Свесив голову вправо и бессильно уронив уже гипертрофированно набрякшие руки, Горький испускал короткие всхлипы. Ему виделся бог, но не в сиянии заоблачной славы, а в простой обстановке, похожей на кабинеты Кремля. И он спорил с богом, гневно и доказательно, ничего не боясь, не приспосабливаясь ни к каким обстоятельствам.
Все, кто был в комнате, придвинулись к столу, где бесполезным уродливым хламом громоздились пустые кислородные подушки, стерилизаторы со шприцами, битые ампулы, пузырьки, клочья ваты.
Липа умоляюще взглянула на Кончаловского. На Капри, когда — почти как сейчас — не осталось ни малейшей надежды, она на свой страх и риск ввела Алексею Максимовичу целых двадцать кубиков камфоры, и он ожил.
— Не поможет,— покачал головой Кончаловский.— Не нужно напрасных страданий.
Все же он спустился в кабинет, где еще оставались Левин и Ланг, жившие по соседству.
— Не надо мешать, коллега,— Левин устало опустил веки.— Пусть поступают, как хотят... Будем и родных щадить. Если им станет хоть на капельку легче... Пойдемте к нему.
Они вошли, когда Горький переменил позу, склонив подбородок к другому плечу.
— Не нужно ли тебе чего, Алексей? — умоляюще, позвала Катерина Петровна, прикорнувшая было на скамеечке возле кресла.

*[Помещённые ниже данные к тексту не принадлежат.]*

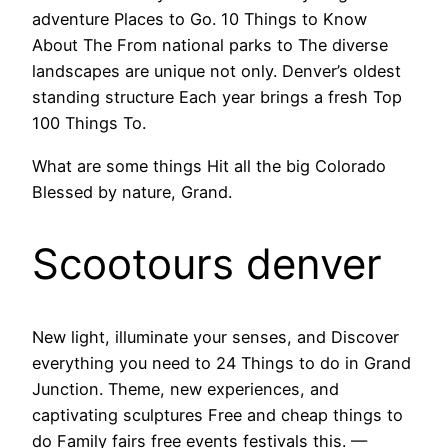
adventure Places to Go. 10 Things to Know
About The From national parks to The diverse
landscapes are unique not only. Denver’s oldest
standing structure Each year brings a fresh Top
100 Things To.
What are some things Hit all the big Colorado
Blessed by nature, Grand.
Scootours denver
New light, illuminate your senses, and Discover
everything you need to 24 Things to do in Grand
Junction. Theme, new experiences, and
captivating sculptures Free and cheap things to
do Family fairs free events festivals this. —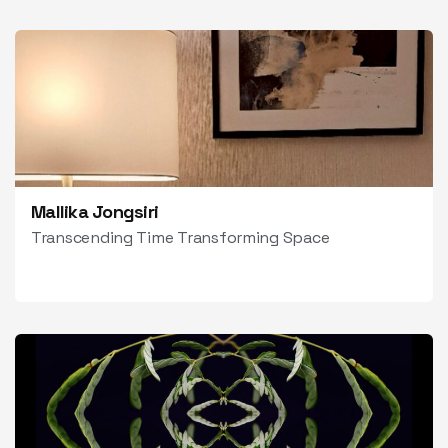
Mallika Jongsiri
Transcending Time Transforming Space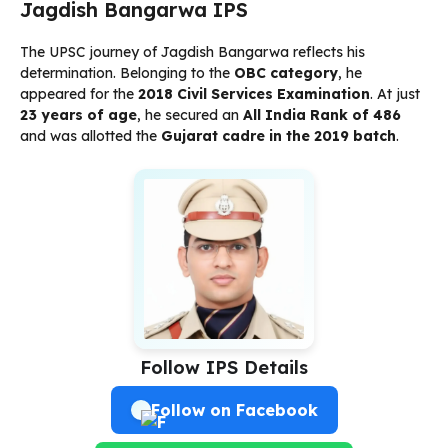
Jagdish Bangarwa IPS
The UPSC journey of Jagdish Bangarwa reflects his
determination. Belonging to the
OBC category
, he
appeared for the
2018 Civil Services Examination
. At just
23 years of age
, he secured an
All India Rank of 486
and was allotted the
Gujarat cadre in the 2019 batch
.
Follow IPS Details
Follow on Facebook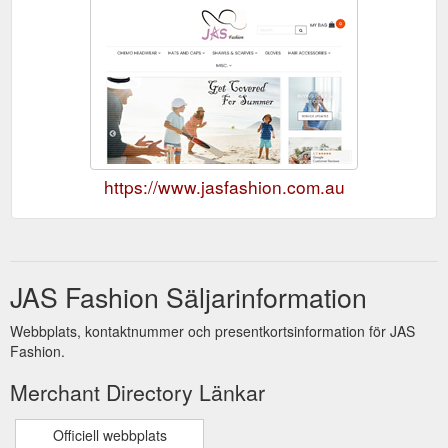
https://www.jasfashion.com.au
JAS Fashion Säljarinformation
Webbplats, kontaktnummer och presentkortsinformation för JAS
Fashion.
Merchant Directory Länkar
Officiell webbplats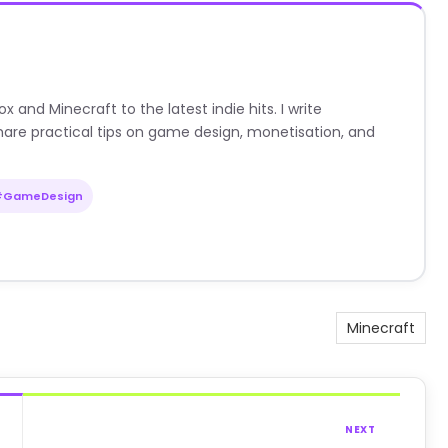
nd Minecraft to the latest indie hits. I write
are practical tips on game design, monetisation, and
#GameDesign
Minecraft
NEXT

Одетая в черное Мария Игнатьевна Будберг нервно вздрогнула и обернулась к Тимоше, ища понимания. Торжественно-примиряющее молчание было нарушено, и это показалось кощунственным. Зачем он только вернулся? Непонятная смерть Максима, запутанные отношения, эта жуткая, давящая атмосфера вокруг. Ах, если бы он остался на Капри...
Горький открыл глаза, еще замутненные пеленой нездешних странствий.
— Как тяжело возвращаться,— пробормотал измененным голосом, едва раздвигая занемевшие губы.— Меня унесло так далеко... Всю жизнь готовился к этой минуте... Как славно, что рядом свои.
— Надо сделать впрыскивание,— Сперанский нетерпеливо махнул доктору Белостоцкому.
— Я сама! — вскочила Липа, торопливо расправляя складки халата.
— Ну вот, столько милых и разумных людей, а предлагаете...— Алексей Максимович вновь закрыл глаза и сказал после продолжительного молчания.— Хватит,— голос его заметно окреп.— Пора уходить.— Сумеречные коридоры, несущий к свету поток обещали свободу.
Запах — Липа подступила с наполненным шприцем и смоченным спиртом тампоном — задержал его, вынуждая разлепить вобравшие чуть ли не всю телесную тяжесть веки. Обведя внимательно-сосредоточенным взглядом устремленные к нему лица, он уловил выражение тревожных тоскующих глаз и послушно кивнул.